- Your goal: Give the lines below again, exactly as they stand, and leave out the images.

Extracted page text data
════════════════
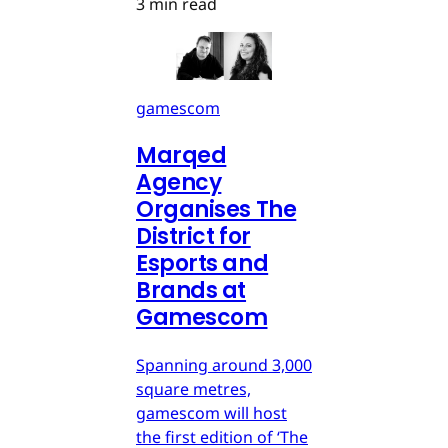
3 min read
gamescom
Marqed
Agency
Organises The
District for
Esports and
Brands at
Gamescom
Spanning around 3,000
square metres,
gamescom will host
the first edition of ‘The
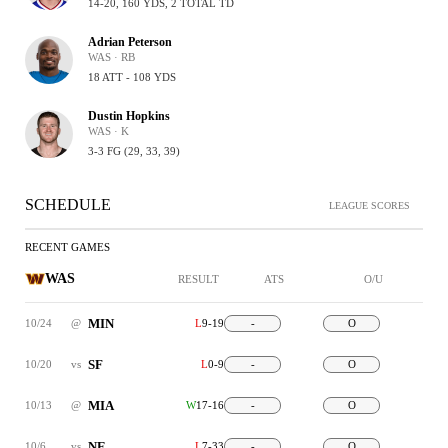
14-20, 160 YDS, 2 TOTAL TD
Adrian Peterson
WAS · RB
18 ATT - 108 YDS
Dustin Hopkins
WAS · K
3-3 FG (29, 33, 39)
SCHEDULE
LEAGUE SCORES
RECENT GAMES
WAS
RESULT
ATS
O/U
MIN
10/24
@
L
9-19
-
O
SF
10/20
vs
L
0-9
-
O
MIA
10/13
@
W
17-16
-
O
NE
10/6
vs
L
7-33
-
O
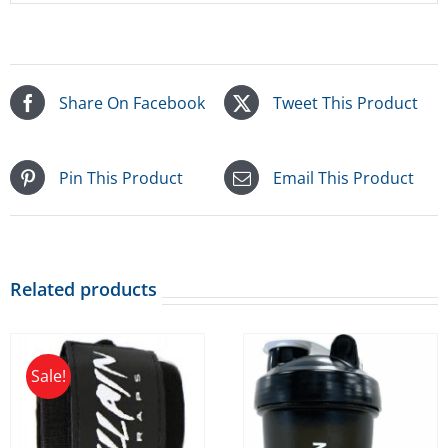
Share On Facebook
Tweet This Product
Pin This Product
Email This Product
Related products
Sale!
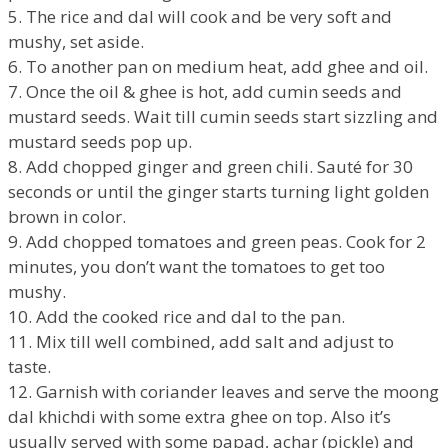
5. The rice and dal will cook and be very soft and
mushy, set aside.
6. To another pan on medium heat, add ghee and oil.
7. Once the oil & ghee is hot, add cumin seeds and
mustard seeds. Wait till cumin seeds start sizzling and
mustard seeds pop up.
8. Add chopped ginger and green chili. Sauté for 30
seconds or until the ginger starts turning light golden
brown in color.
9. Add chopped tomatoes and green peas. Cook for 2
minutes, you don’t want the tomatoes to get too
mushy.
10. Add the cooked rice and dal to the pan.
11. Mix till well combined, add salt and adjust to
taste.
12. Garnish with coriander leaves and serve the moong
dal khichdi with some extra ghee on top. Also it’s
usually served with some papad, achar (pickle) and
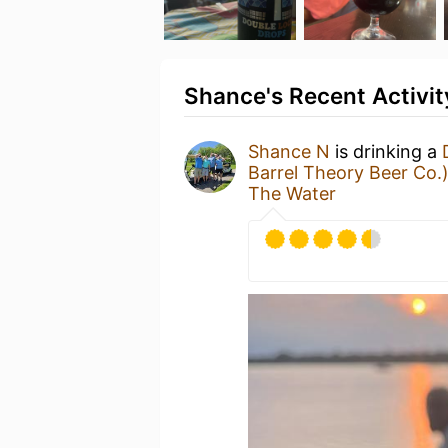
Shance's Recent Activit
Shance N
is drinking a
Barrel Theory Beer Co.
The Water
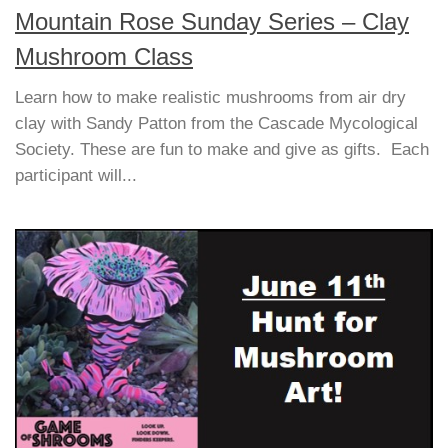
Mountain Rose Sunday Series – Clay
Mushroom Class
Learn how to make realistic mushrooms from air dry
clay with Sandy Patton from the Cascade Mycological
Society. These are fun to make and give as gifts. Each
participant will...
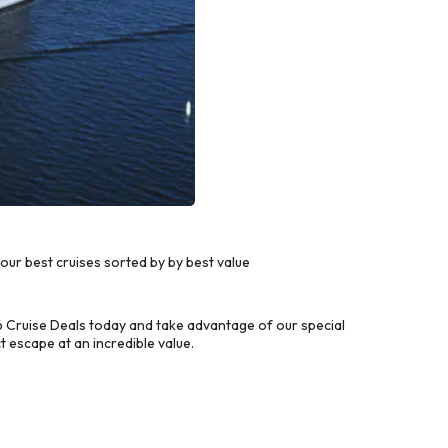
ur best cruises sorted by by best value
 Cruise Deals today and take advantage of our special
 escape at an incredible value.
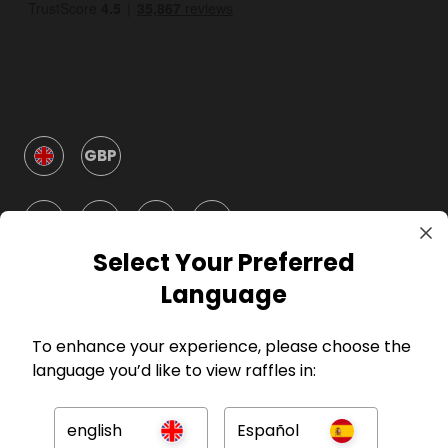
GBP
Select Your Preferred
Language
Company
To enhance your experience, please choose the
language you’d like to view raffles in:
For Hosts
english
Español
For Entrants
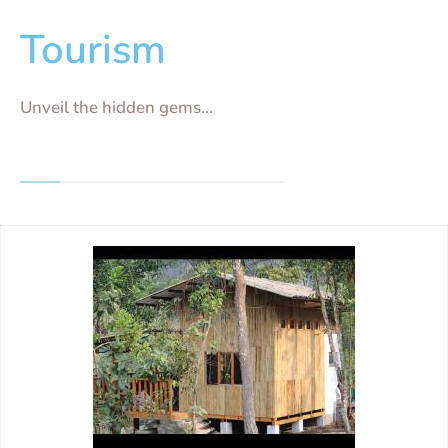
Tourism
Unveil the hidden gems...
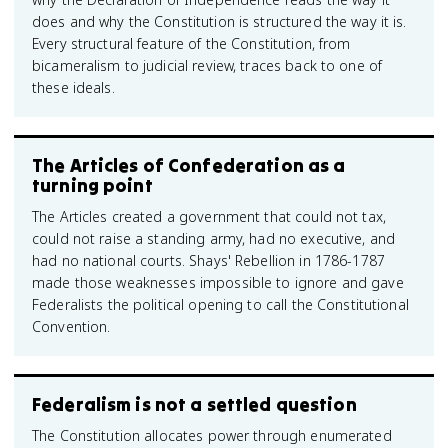
does and why the Constitution is structured the way it is.
Every structural feature of the Constitution, from
bicameralism to judicial review, traces back to one of
these ideals.
The Articles of Confederation as a
turning point
The Articles created a government that could not tax,
could not raise a standing army, had no executive, and
had no national courts. Shays' Rebellion in 1786-1787
made those weaknesses impossible to ignore and gave
Federalists the political opening to call the Constitutional
Convention.
Federalism is not a settled question
The Constitution allocates power through enumerated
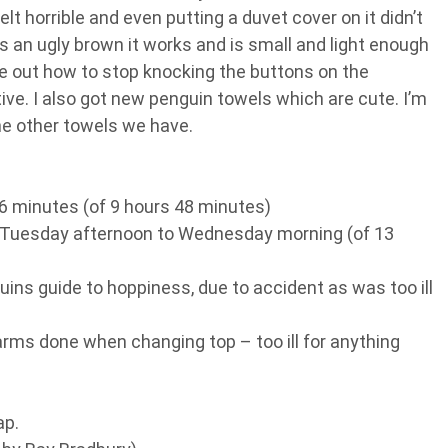
elt horrible and even putting a duvet cover on it didn’t
’s an ugly brown it works and is small and light enough
ure out how to stop knocking the buttons on the
tive. I also got new penguin towels which are cute. I’m
he other towels we have.
56 minutes (of 9 hours 48 minutes)
 Tuesday afternoon to Wednesday morning (of 13
ins guide to hoppiness, due to accident as was too ill
rms done when changing top – too ill for anything
ap.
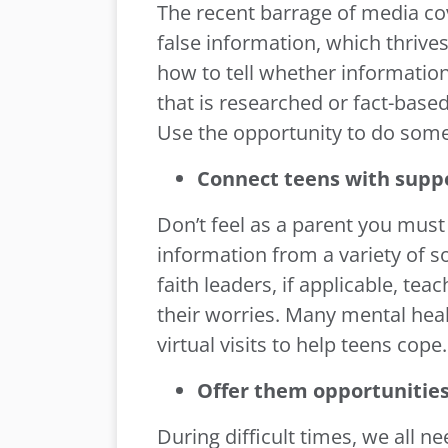
The recent barrage of media cov
false information, which thrives
how to tell whether information
that is researched or fact-based
Use the opportunity to do some
Connect teens with supp
Don’t feel as a parent you must 
information from a variety of so
faith leaders, if applicable, te
their worries. Many mental heal
virtual visits to help teens cope.
Offer them opportunities
During difficult times, we all n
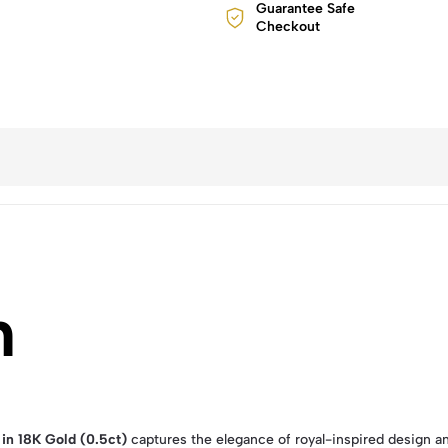
Guarantee Safe
Checkout
n
in 18K Gold (0.5ct)
captures the elegance of royal-inspired design a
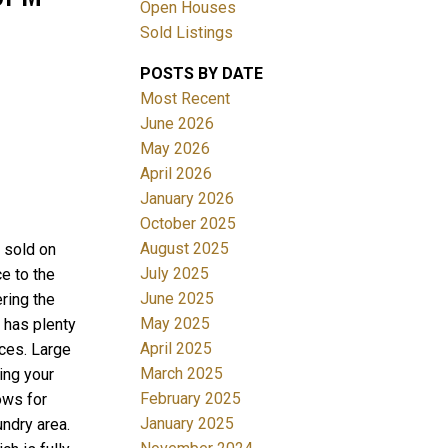
Open Houses
Sold Listings
POSTS BY DATE
Most Recent
June 2026
May 2026
April 2026
Filters
January 2026
October 2025
August 2025
sold on
July 2025
e to the
June 2025
ring the
May 2025
 has plenty
April 2025
nces. Large
March 2025
ing your
February 2025
ows for
January 2025
undry area.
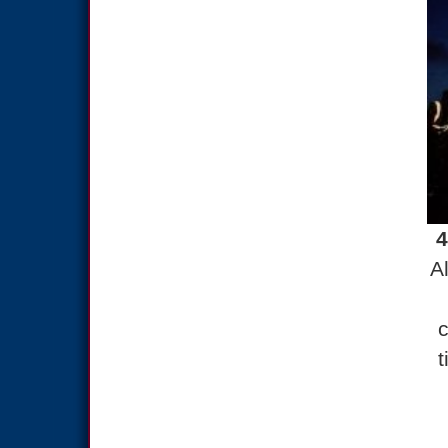
4
A
c
t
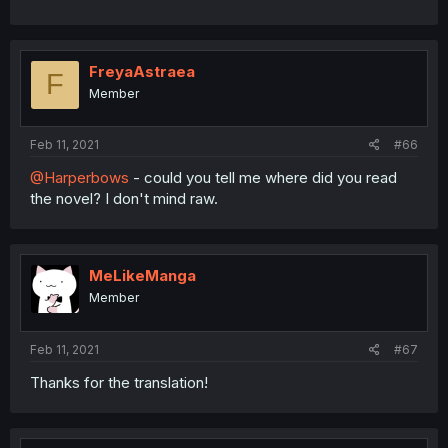
FreyaAstraea
F
Member
Feb 11, 2021
#66
@Harperbows
- could you tell me where did you read
the novel? I don't mind raw.
MeLikeManga
Member
Feb 11, 2021
#67
Thanks for the translation!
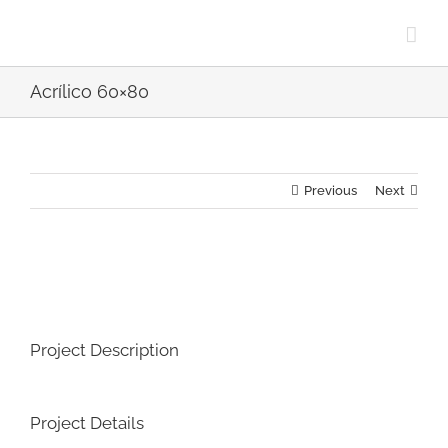
Skip
to
content
Acrílico 60×80
Previous
Next
View
Larger
Image
Project Description
Project Details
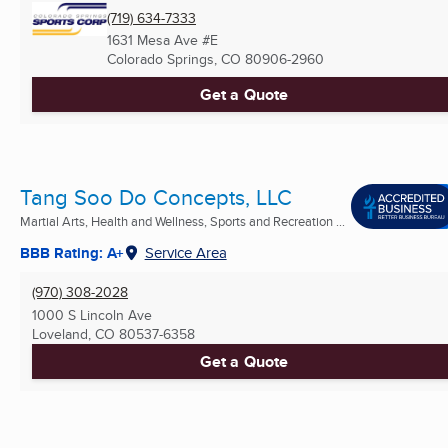
(719) 634-7333
1631 Mesa Ave #E
Colorado Springs, CO
80906-2960
Get a Quote
Tang Soo Do Concepts, LLC
Martial Arts, Health and Wellness, Sports and Recreation ...
BBB Rating: A+
Service Area
(970) 308-2028
1000 S Lincoln Ave
Loveland, CO
80537-6358
Get a Quote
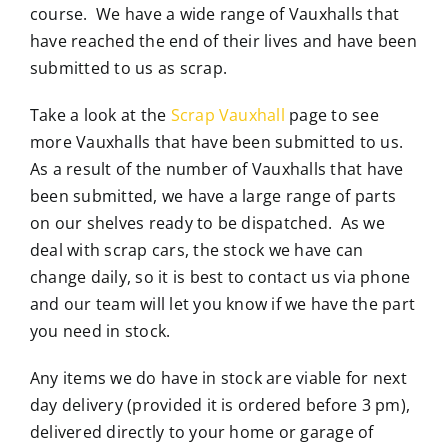
course. We have a wide range of Vauxhalls that
have reached the end of their lives and have been
submitted to us as scrap.
Take a look at the
Scrap Vauxhall
page to see
more Vauxhalls that have been submitted to us.
As a result of the number of Vauxhalls that have
been submitted, we have a large range of parts
on our shelves ready to be dispatched. As we
deal with scrap cars, the stock we have can
change daily, so it is best to contact us via phone
and our team will let you know if we have the part
you need in stock.
Any items we do have in stock are viable for next
day delivery (provided it is ordered before 3 pm),
delivered directly to your home or garage of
════════════════
- Task result:
3 min read
gamescom
Marqed
Agency
Organises The
District for
Esports and
Brands at
Gamescom
Spanning around 3,000
square metres,
gamescom will host
the first edition of ‘The
14-20, 160 YDS, 2 TOTAL TD
Adrian Peterson
WAS · RB
18 ATT - 108 YDS
Dustin Hopkins
WAS · K
3-3 FG (29, 33, 39)
SCHEDULE
LEAGUE SCORES
RECENT GAMES
WAS
RESULT
ATS
O/U
MIN
10/24
@
L
9-19
-
O
SF
10/20
vs
L
0-9
-
O
MIA
10/13
@
W
17-16
-
O
NE
10/6
vs
L
7-33
-
O
Share On Facebook
Tweet This Product
Pin This Product
Email This Product
Related products
Sale!
5. The rice and dal will cook and be very soft and
mushy, set aside.
6. To another pan on medium heat, add ghee and oil.
7. Once the oil & ghee is hot, add cumin seeds and
mustard seeds. Wait till cumin seeds start sizzling and
mustard seeds pop up.
8. Add chopped ginger and green chili. Sauté for 30
seconds or until the ginger starts turning light golden
brown in color.
9. Add chopped tomatoes and green peas. Cook for 2
minutes, you don’t want the tomatoes to get too
mushy.
10. Add the cooked rice and dal to the pan.
11. Mix till well combined, add salt and adjust to
taste.
12. Garnish with coriander leaves and serve the moong
dal khichdi with some extra ghee on top. Also it’s
usually served with some papad, achar (pickle) and
Shance's Recent Activit
Shance N
is drinking a
Barrel Theory Beer Co.
The Water
Mountain Rose Sunday Series – Clay
Mushroom Class
Learn how to make realistic mushrooms from air dry
clay with Sandy Patton from the Cascade Mycological
Society. These are fun to make and give as gifts. Each
participant will...
ur best cruises sorted by by best value
 Cruise Deals today and take advantage of our special
 escape at an incredible value.
GBP
Select Your Preferred
Language
Company
To enhance your experience, please choose the
language you’d like to view raffles in:
For Hosts
english
Español
For Entrants
Tourism
Unveil the hidden gems...
does and why the Constitution is structured the way it is.
Every structural feature of the Constitution, from
bicameralism to judicial review, traces back to one of
these ideals.
The Articles of Confederation as a
turning point
The Articles created a government that could not tax,
could not raise a standing army, had no executive, and
had no national courts. Shays' Rebellion in 1786-1787
made those weaknesses impossible to ignore and gave
Federalists the political opening to call the Constitutional
Convention.
Federalism is not a settled question
The Constitution allocates power through enumerated
elt horrible and even putting a duvet cover on it didn’t
’s an ugly brown it works and is small and light enough
ure out how to stop knocking the buttons on the
tive. I also got new penguin towels which are cute. I’m
he other towels we have.
56 minutes (of 9 hours 48 minutes)
 Tuesday afternoon to Wednesday morning (of 13
ins guide to hoppiness, due to accident as was too ill
rms done when changing top – too ill for anything
ap.
The recent barrage of media cov
false information, which thrives
how to tell whether information
that is researched or fact-based
Use the opportunity to do some
Connect teens with supp
Don’t feel as a parent you must 
information from a variety of so
faith leaders, if applicable, te
their worries. Many mental heal
virtual visits to help teens cope.
Offer them opportunities
During difficult times, we all n
Guarantee Safe
Checkout
n
in 18K Gold (0.5ct)
captures the elegance of royal-inspired design a
Open Houses
Sold Listings
POSTS BY DATE
Most Recent
June 2026
May 2026
April 2026
Filters
January 2026
October 2025
August 2025
sold on
July 2025
e to the
June 2025
ring the
May 2025
 has plenty
April 2025
nces. Large
March 2025
ing your
February 2025
ows for
January 2025
undry area.
4
A
c
t
FreyaAstraea
F
Member
Feb 11, 2021
#66
@Harperbows
- could you tell me where did you read
the novel? I don't mind raw.
MeLikeManga
Member
Feb 11, 2021
#67
Thanks for the translation!
Skip
to
content
Acrílico 60×80
Previous
Next
View
Larger
Image
Project Description
Project Details
(719) 634-7333
1631 Mesa Ave #E
Colorado Springs, CO
80906-2960
Get a Quote
Tang Soo Do Concepts, LLC
Martial Arts, Health and Wellness, Sports and Recreation ...
BBB Rating: A+
Service Area
(970) 308-2028
1000 S Lincoln Ave
Loveland, CO
80537-6358
Get a Quote
course. We have a wide range of Vauxhalls that
have reached the end of their lives and have been
submitted to us as scrap.
Take a look at the
Scrap Vauxhall
page to see
more Vauxhalls that have been submitted to us.
As a result of the number of Vauxhalls that have
been submitted, we have a large range of parts
on our shelves ready to be dispatched. As we
deal with scrap cars, the stock we have can
change daily, so it is best to contact us via phone
and our team will let you know if we have the part
you need in stock.
Any items we do have in stock are viable for next
day delivery (provided it is ordered before 3 pm),
delivered directly to your home or garage of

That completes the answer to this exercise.